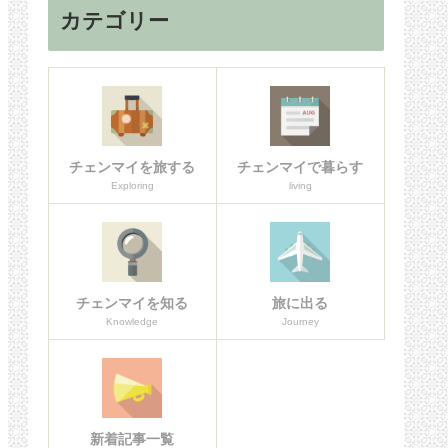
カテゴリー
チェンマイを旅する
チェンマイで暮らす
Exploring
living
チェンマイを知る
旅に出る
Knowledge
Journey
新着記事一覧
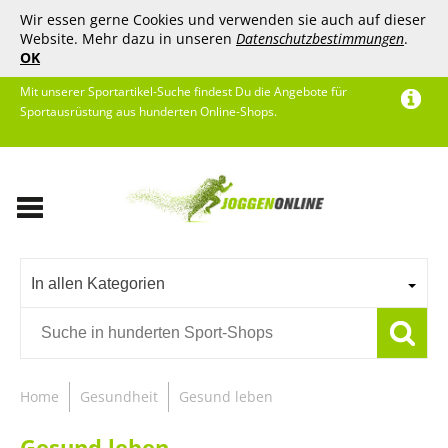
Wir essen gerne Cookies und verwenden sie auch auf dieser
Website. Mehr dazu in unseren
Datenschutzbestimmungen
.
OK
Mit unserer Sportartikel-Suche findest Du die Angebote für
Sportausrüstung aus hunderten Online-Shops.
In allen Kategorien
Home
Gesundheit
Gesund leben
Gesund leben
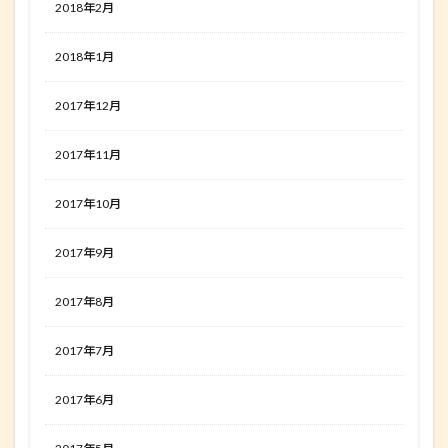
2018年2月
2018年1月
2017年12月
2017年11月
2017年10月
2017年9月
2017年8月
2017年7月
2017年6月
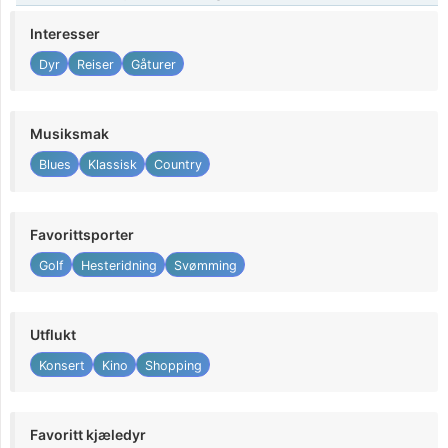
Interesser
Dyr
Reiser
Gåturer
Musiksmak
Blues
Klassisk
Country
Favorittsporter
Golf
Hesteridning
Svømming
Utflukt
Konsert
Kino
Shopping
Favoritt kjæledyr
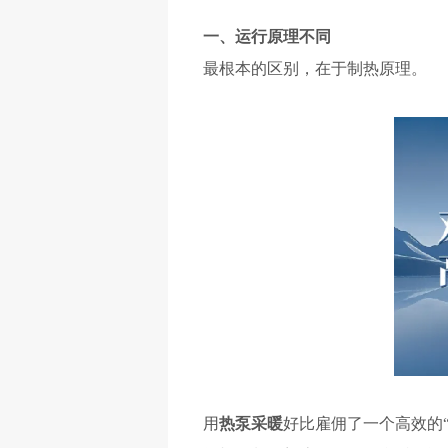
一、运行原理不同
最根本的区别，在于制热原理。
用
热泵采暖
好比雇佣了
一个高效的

- - - - -

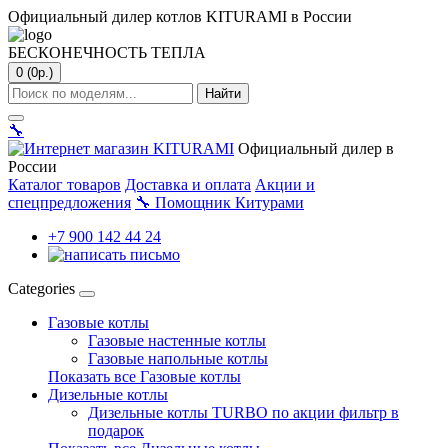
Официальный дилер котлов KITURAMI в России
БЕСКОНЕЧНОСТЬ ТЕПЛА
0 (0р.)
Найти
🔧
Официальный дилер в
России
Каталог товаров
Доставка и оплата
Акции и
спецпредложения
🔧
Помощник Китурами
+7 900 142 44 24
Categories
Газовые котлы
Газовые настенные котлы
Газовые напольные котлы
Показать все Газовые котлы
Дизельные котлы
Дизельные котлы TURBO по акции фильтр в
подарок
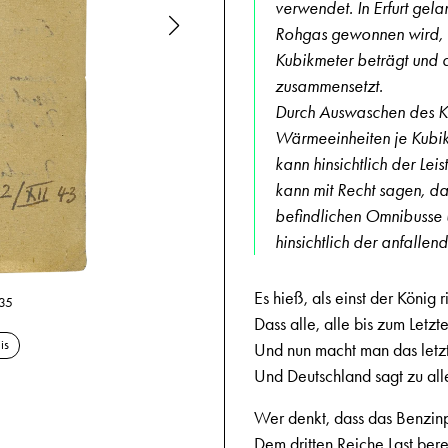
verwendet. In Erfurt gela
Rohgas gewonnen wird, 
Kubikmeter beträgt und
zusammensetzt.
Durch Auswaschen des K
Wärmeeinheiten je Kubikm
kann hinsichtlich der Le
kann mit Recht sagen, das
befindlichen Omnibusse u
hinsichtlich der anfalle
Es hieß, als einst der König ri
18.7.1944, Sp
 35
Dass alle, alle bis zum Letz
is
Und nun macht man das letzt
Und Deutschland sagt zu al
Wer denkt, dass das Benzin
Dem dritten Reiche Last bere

- - - - -

Brief - Select every line of the material above holding the word "Газовые" and copy it.

Exercise answer -
Газовые котлы
Газовые настенные котлы
Газовые напольные котлы
Показать все Газовые котлы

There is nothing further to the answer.